Someone help for c idont get it

To answer these questions, we need to use the concepts of work, force, and energy.

a) What is the work required to stop the aircraft carrier?

The work done on an object can be calculated using the equation:
Work = Force x Distance x cosθ

In this case, we want to stop the aircraft carrier, so the force applied is in the opposite direction to its initial motion. Therefore, the angle (θ) between the force and the displacement is 180 degrees.

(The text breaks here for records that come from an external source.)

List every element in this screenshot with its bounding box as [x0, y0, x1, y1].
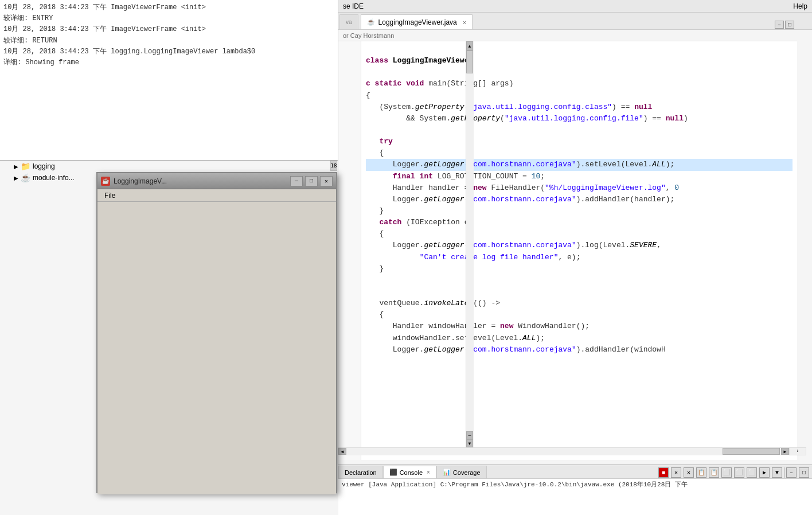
- scroll-corner: ›: [789, 447, 806, 455]
- floating-window-controls: — □ ✕: [290, 176, 333, 186]
- coverage-icon: 📊: [443, 469, 451, 476]
- console-btn-6[interactable]: ⬜: [721, 467, 732, 478]
- console-output: viewer [Java Application] C:\Program Fil…: [338, 479, 812, 503]
- scroll-thumb[interactable]: [466, 50, 473, 73]
- bottom-tab-coverage[interactable]: 📊 Coverage: [436, 466, 487, 478]
- bottom-tab-bar: Declaration ⬛ Console × 📊 Coverage ■ ✕ ✕…: [338, 465, 812, 479]
- tree-expand-icon2: ▶: [14, 175, 18, 181]
- bottom-tab-declaration[interactable]: Declaration: [338, 466, 383, 478]
- ide-title-bar: se IDE Help: [338, 0, 812, 13]
- tab-logging-image-viewer[interactable]: ☕ LoggingImageViewer.java ×: [361, 14, 473, 29]
- console-tab-label: Console: [400, 469, 423, 476]
- floating-java-window: ☕ LoggingImageV... — □ ✕ File: [96, 172, 337, 493]
- log-line-4: 较详细: RETURN: [3, 36, 334, 46]
- code-editor: class LoggingImageViewer c static void m…: [338, 41, 797, 460]
- line-numbers: [338, 41, 361, 460]
- console-icon: ⬛: [389, 469, 397, 476]
- author-text: or Cay Horstmann: [343, 32, 394, 39]
- tree-expand-icon: ▶: [14, 163, 18, 170]
- editor-tab-bar: va ☕ LoggingImageViewer.java × – □: [338, 13, 797, 30]
- tree-item-label: logging: [33, 162, 55, 170]
- tab-close-btn[interactable]: ×: [463, 19, 466, 26]
- floating-maximize-btn[interactable]: □: [305, 176, 318, 186]
- java-icon: ☕: [21, 173, 30, 182]
- console-stop-btn[interactable]: ■: [658, 467, 669, 478]
- bottom-panel: Declaration ⬛ Console × 📊 Coverage ■ ✕ ✕…: [338, 465, 812, 515]
- scroll-down-btn[interactable]: ▼: [466, 439, 473, 447]
- floating-menubar: File: [97, 189, 336, 202]
- h-scroll-thumb[interactable]: [723, 448, 780, 455]
- declaration-tab-label: Declaration: [345, 469, 377, 476]
- log-line-6: 详细: Showing frame: [3, 57, 334, 68]
- author-line: or Cay Horstmann: [338, 30, 797, 41]
- log-line-5: 10月 28, 2018 3:44:23 下午 logging.LoggingI…: [3, 46, 334, 57]
- console-text: viewer [Java Application] C:\Program Fil…: [342, 481, 688, 488]
- console-btn-5[interactable]: 📋: [709, 467, 719, 478]
- floating-title-left: ☕ LoggingImageV...: [101, 177, 167, 186]
- ide-menu-help[interactable]: Help: [793, 2, 807, 10]
- code-scrollbar-horizontal[interactable]: ◀ ▶: [338, 447, 789, 455]
- floating-minimize-btn[interactable]: —: [290, 176, 303, 186]
- scroll-right-btn[interactable]: ▶: [781, 448, 789, 455]
- console-tab-close[interactable]: ×: [427, 469, 430, 475]
- floating-close-btn[interactable]: ✕: [320, 176, 333, 186]
- console-btn-7[interactable]: ⬜: [734, 467, 744, 478]
- console-btn-8[interactable]: ⬜: [747, 467, 757, 478]
- console-btn-3[interactable]: ✕: [684, 467, 694, 478]
- floating-title-text: LoggingImageV...: [114, 177, 167, 185]
- ide-title: se IDE: [343, 2, 364, 10]
- bottom-minimize-btn[interactable]: –: [786, 467, 797, 478]
- tab-java[interactable]: va: [339, 14, 358, 29]
- tab-java-label: va: [346, 19, 352, 25]
- console-btn-9[interactable]: ▶: [759, 467, 770, 478]
- floating-menu-file[interactable]: File: [101, 190, 119, 201]
- console-btn-10[interactable]: ▼: [772, 467, 782, 478]
- console-btn-2[interactable]: ✕: [671, 467, 681, 478]
- tree-scroll-num1: 18: [330, 161, 337, 171]
- tab-maximize-btn[interactable]: □: [785, 21, 794, 29]
- log-line-2: 较详细: ENTRY: [3, 13, 334, 24]
- java-app-icon: ☕: [101, 177, 110, 186]
- floating-title-bar[interactable]: ☕ LoggingImageV... — □ ✕: [97, 173, 336, 189]
- folder-icon: 📁: [21, 162, 30, 171]
- bottom-separator: [784, 467, 784, 478]
- code-content[interactable]: class LoggingImageViewer c static void m…: [361, 41, 797, 460]
- scroll-up-btn[interactable]: ▲: [466, 41, 473, 50]
- tree-item-label2: module-info...: [33, 174, 75, 182]
- console-btn-4[interactable]: 📋: [696, 467, 706, 478]
- bottom-maximize-btn[interactable]: □: [799, 467, 809, 478]
- log-line-1: 10月 28, 2018 3:44:23 下午 ImageViewerFrame…: [3, 2, 334, 13]
- scroll-anno-marker: ─: [466, 431, 473, 439]
- bottom-tab-console[interactable]: ⬛ Console ×: [383, 466, 436, 478]
- java-file-icon: ☕: [367, 18, 375, 26]
- bottom-toolbar-right: ■ ✕ ✕ 📋 📋 ⬜ ⬜ ⬜ ▶ ▼ – □: [658, 467, 812, 478]
- tree-item-logging[interactable]: ▶ 📁 logging: [0, 161, 338, 172]
- log-line-3: 10月 28, 2018 3:44:23 下午 ImageViewerFrame…: [3, 24, 334, 35]
- code-scrollbar-vertical[interactable]: ▲ ─ ▼: [466, 41, 474, 447]
- coverage-tab-label: Coverage: [453, 469, 481, 476]
- tab-label: LoggingImageViewer.java: [378, 18, 457, 26]
- scroll-left-btn[interactable]: ◀: [338, 448, 346, 455]
- floating-content-area: [97, 202, 336, 494]
- log-panel: 10月 28, 2018 3:44:23 下午 ImageViewerFrame…: [0, 0, 338, 161]
- tab-minimize-btn[interactable]: –: [775, 21, 784, 29]
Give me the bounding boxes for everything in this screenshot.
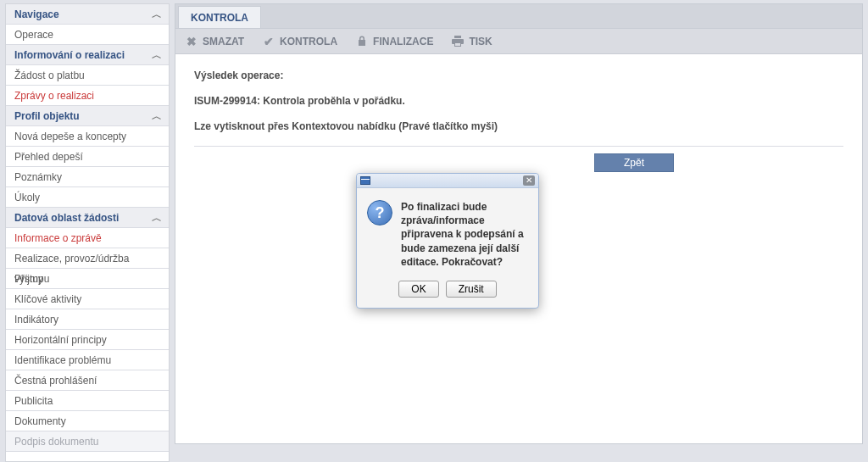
dialog-buttons: OK Zrušit (357, 276, 538, 308)
window-icon (360, 176, 370, 185)
close-icon[interactable]: ✕ (523, 175, 535, 186)
question-icon: ? (367, 200, 392, 225)
dialog-text: Po finalizaci bude zpráva/informace přip… (401, 200, 528, 269)
dialog-title-bar: ✕ (357, 174, 538, 188)
cancel-button[interactable]: Zrušit (446, 281, 497, 298)
confirm-dialog: ✕ ? Po finalizaci bude zpráva/informace … (356, 173, 539, 309)
ok-button[interactable]: OK (398, 281, 438, 298)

Since the question only asks for work, we assume no change in elevation, so work becomes the product of force and distance.

Given:
Mass of the aircraft carrier (m) = 8.9 x 10^7 kg
Velocity of the aircraft carrier (v) = 55 km/h = 15.28 m/s (converted from km/h to m/s)

We know that Work = Force x Distance, where Distance is the distance covered while bringing the aircraft carrier to rest.
Since the velocity is constant, the work required to stop it would be equal to the kinetic energy of the carrier.

Kinetic Energy (K.E.) = 1/2 × Mass × Velocity^2

Substituting the given values:
K.E. = 1/2 × (8.9 x 10^7 kg) × (15.28 m/s)^2

Simplifying the equation, we get:
K.E. = 1.29 x 10^10 Joules

Therefore, the work required to stop the aircraft carrier is 1.29 x 10^10 Joules.

b) What constant force could stop it in 6 km?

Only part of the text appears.